Delivering uncompressed HDTV content wirelessly has become the Holy Grail of wireless video connectivity. Consumers are interested in a wireless connection option for their TVs and projectors in order to make installation easier and more flexible, and to enable simple whole-home connectivity between video sources and displays.
Enabling applications such as wireless HDTVs and wireless HD projectors requires delivery of uncompressed HDTV video with video rates as high as 3 Gbps (uncompressed 1080p). However, existing and emerging wireless standards, such as 802.11n and UWB, are not capable of delivering such high video rates.
This paper introduces a new video-modem approach for wireless video which bridges this gap. It will describe this new approach which uses joint-source channel coding to optimize the wireless modem for video delivery.
The paper will explain how this video optimization enables more than a 10X improvement when compared to the traditional data-modem method for wireless video, thereby enabling wireless delivery of very high uncompressed video rates with high reliability and with a range that could cover the whole home.
The transformation to high definition content has created consumer demand for high-quality digital video connectivity between high-definition (HD) displays such as high-definition televisions (HDTVs) and HD projectors to other consumer electronic (CE) devices that produce HD sources, such as HD-DVDs, Blu-ray, HD set-top boxes, game consoles and so on.

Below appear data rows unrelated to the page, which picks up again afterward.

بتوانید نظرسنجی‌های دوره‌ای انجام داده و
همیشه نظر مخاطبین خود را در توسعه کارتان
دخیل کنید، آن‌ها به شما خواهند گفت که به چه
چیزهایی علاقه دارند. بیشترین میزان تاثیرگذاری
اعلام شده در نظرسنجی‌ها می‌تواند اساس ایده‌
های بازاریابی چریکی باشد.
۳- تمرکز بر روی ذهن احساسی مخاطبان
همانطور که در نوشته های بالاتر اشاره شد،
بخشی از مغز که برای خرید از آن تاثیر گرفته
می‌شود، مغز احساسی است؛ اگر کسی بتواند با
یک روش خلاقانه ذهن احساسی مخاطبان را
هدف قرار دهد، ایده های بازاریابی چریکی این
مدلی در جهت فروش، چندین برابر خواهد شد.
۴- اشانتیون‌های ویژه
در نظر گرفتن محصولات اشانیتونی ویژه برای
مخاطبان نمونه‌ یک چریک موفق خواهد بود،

For wire connectivity, high-definition multimedia interface (HDMI) has emerged in recent years as the enabling digital interface for HD and consumer electronics that can transfer uncompressed HD video and audio at a rate of over 3 Gbps required for 1080p video. As a result, HDMI is on the verge of becoming a ubiquitous audio visual interface.

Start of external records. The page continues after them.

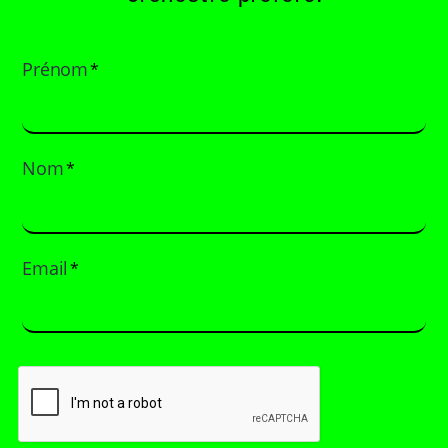
Prénom
*
Nom
*
Email
*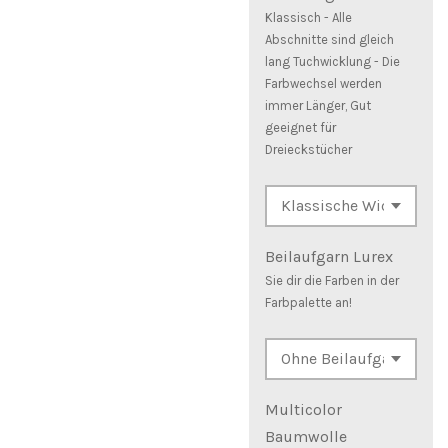
Klassisch - Alle
Abschnitte sind gleich
lang Tuchwicklung - Die
Farbwechsel werden
immer Länger, Gut
geeignet für
Dreieckstücher
Beilaufgarn Lurex
Sie dir die Farben in der
Farbpalette an!
Multicolor
Baumwolle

Can a similar solution be devised for wireless connectivity?
The success of WiFi and other wireless standards show that consumers love wireless. To fit the slick design of the wall-hanging flat panel displays, consumers wish to get rid of the cumbersome wires and have a flexible, easy-to-use and -install wireless connectivity.
However, existing and emerging wireless standards such as 802.11n and UWB are not capable of delivering the high video rates required for high-quality video connectivity. Something else is needed in order to achieve the wireless counterpart of HDMI.
Wireless high-quality video transfer is a tough problem. One aspect is the high video rate requiring a communication channel with enough bandwidth and signal-to-noise ratio (SNR), i.e., enough capacity.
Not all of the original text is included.